La question se pose: jusqu’où doit aller l'UAW pour qu'il ne soit plus considéré comme une «organisation de travailleurs» ? On ne juge pas une organisation à l’image qu’elle se donne, mais par ce qu'elle est et ce qu'elle fait. Dans toutes ses démarches, l'UAW a démontré qu'il s'agit d'une organisation criminelle et une division des directions des grandes entreprises.

En échange de pots-de-vin, les dirigeants de l'UAW ont cédé les emplois, les salaires et les conditions de travail des travailleurs de l'automobile, provoquant des souffrances incalculables aux travailleurs et à leurs familles.

Au cours des 40 dernières années, à commencer par le sauvetage de Chrysler en 1979, lorsque le président de l’UAW a rejoint son conseil d’administration, l’UAW a négocié des accords de concessions un à la suite de l’autre, réduisant les salaires réels de plus de 50 pour cent et approuvant la destruction de plus de 600.000 emplois et la décimation de Detroit, Cleveland, Dayton et d'autres villes industrielles.

L'UAW a fait tout ce qui était en son pouvoir pour réprimer la résistance de la classe ouvrière, forçant l’acceptation d’accords par les menaces et la fraude. Lorsqu’il est contraint d’appeler à la grève, comme cela a été le cas avec la grève de 40 jours contre GM cette année, ce n’est pas pour combattre l'entreprise, mais pour affaiblir les travailleurs par des indemnités de grève de misère et finalement imposer les exigences de la direction.

L'UAW oppose systématiquement les travailleurs les uns aux autres, dans différents pays, entreprises et usines, ainsi qu'entre les travailleurs selon leur différence d'âge et de «rang». Il ne rassemble pas les travailleurs, mais les divise.

L'UAW a approuvé la persécution de travailleurs, y compris le licenciement de dizaines de travailleurs immédiatement après la grève de GM, dont certains avaient plus de 20 ans d'ancienneté, pour raison «d’activités liées à la grève», notamment des messages sur les médias sociaux.

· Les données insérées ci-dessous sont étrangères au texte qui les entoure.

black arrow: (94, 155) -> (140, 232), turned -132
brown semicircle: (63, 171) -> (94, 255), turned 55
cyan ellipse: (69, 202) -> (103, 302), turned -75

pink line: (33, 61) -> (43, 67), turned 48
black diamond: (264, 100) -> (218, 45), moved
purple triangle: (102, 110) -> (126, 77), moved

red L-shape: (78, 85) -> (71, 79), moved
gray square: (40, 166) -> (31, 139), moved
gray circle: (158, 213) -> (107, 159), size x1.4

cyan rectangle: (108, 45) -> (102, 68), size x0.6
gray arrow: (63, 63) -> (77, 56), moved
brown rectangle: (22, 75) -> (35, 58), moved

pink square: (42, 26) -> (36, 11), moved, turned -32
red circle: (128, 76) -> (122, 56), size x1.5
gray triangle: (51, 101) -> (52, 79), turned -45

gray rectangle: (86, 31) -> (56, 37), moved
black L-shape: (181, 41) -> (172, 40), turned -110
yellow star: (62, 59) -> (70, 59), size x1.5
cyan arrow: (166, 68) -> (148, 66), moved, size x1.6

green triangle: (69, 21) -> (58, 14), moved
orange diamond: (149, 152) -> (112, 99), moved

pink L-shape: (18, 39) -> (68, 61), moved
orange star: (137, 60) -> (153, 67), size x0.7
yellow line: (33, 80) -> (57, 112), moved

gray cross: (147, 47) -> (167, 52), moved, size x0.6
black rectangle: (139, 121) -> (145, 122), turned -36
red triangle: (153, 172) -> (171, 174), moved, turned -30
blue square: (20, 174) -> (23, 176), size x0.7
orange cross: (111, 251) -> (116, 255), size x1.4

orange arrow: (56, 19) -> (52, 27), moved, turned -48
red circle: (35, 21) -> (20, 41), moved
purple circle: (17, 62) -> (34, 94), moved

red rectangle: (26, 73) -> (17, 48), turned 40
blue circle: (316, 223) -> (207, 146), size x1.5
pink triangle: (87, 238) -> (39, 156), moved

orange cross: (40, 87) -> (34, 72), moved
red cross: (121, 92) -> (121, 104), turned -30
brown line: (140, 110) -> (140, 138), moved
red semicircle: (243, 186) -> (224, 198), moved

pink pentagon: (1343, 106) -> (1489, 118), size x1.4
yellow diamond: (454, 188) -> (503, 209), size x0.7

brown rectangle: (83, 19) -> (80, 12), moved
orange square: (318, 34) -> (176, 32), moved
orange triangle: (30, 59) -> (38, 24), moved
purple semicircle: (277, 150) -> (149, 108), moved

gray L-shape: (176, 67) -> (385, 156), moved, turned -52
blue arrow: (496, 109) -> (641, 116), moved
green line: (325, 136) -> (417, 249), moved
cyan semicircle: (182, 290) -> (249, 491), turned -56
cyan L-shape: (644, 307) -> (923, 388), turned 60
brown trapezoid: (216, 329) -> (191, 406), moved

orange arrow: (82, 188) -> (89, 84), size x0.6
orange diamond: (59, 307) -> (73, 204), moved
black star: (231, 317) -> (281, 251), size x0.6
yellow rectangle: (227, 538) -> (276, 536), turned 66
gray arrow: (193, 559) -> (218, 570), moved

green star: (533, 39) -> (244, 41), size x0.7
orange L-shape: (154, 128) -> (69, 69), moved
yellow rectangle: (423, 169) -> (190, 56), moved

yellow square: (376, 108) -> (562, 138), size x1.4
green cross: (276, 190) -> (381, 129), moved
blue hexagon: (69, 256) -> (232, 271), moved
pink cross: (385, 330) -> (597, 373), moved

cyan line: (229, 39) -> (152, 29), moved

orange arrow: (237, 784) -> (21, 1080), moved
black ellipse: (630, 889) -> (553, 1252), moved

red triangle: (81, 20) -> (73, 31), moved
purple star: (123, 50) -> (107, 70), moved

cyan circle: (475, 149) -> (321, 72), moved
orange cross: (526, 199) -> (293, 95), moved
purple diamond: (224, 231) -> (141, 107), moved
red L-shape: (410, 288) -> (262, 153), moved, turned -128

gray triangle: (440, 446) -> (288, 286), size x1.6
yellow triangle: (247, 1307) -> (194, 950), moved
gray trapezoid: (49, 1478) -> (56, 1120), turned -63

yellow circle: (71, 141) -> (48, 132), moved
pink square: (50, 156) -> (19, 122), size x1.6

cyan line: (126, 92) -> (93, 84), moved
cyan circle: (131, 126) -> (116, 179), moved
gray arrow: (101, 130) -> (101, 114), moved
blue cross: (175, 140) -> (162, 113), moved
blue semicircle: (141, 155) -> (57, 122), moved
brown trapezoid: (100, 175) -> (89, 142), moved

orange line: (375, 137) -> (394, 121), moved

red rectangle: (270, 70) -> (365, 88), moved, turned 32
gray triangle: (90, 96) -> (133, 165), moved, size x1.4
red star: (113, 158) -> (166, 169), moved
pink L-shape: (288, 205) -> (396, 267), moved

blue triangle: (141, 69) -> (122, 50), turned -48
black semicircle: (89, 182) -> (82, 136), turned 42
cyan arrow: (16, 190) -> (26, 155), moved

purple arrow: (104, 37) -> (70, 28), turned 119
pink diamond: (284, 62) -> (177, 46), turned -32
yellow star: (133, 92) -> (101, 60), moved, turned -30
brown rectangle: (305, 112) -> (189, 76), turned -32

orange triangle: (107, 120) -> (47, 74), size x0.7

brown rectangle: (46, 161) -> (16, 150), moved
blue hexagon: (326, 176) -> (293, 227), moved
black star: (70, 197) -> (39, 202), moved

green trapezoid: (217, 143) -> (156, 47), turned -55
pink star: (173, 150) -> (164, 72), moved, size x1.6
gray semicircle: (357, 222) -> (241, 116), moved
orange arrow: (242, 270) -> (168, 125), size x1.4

L'UAW est resté muet sur le licenciement de sept travailleurs de GM à Silao, au Mexique, pour avoir refusé avec courage de travailler plus que d’habitude pendant la grève aux États-Unis.

Bien que le nombre de travailleurs adhérent à l’UAW ait chuté par centaines de milliers, les actifs de l’organisation ont augmenté, à mesure que les constructeurs automobiles alimentaient ses comptes bancaires de milliards de dollars de pots-de-vin à la fois illégaux et légaux.

Léon Trotsky, le grand marxiste internationaliste, écrivait en 1937 que, dans la mesure où les syndicats, malgré leur défense de la propriété privée capitaliste, menaient la lutte des travailleurs pour «un accroissement – ou du moins contre une diminution – de leur part du revenu national», il serait encore permissible de les appeler des «organisations de travailleurs».

Si, toutefois, les syndicats devaient «défendre le revenu de la bourgeoisie contre les attaques des travailleurs; s’ils menaient une lutte contre les grèves, l’augmentation des salaires, contre l’aide aux chômeurs, nous aurions alors une organisation de briseurs de grève, pas de travailleurs».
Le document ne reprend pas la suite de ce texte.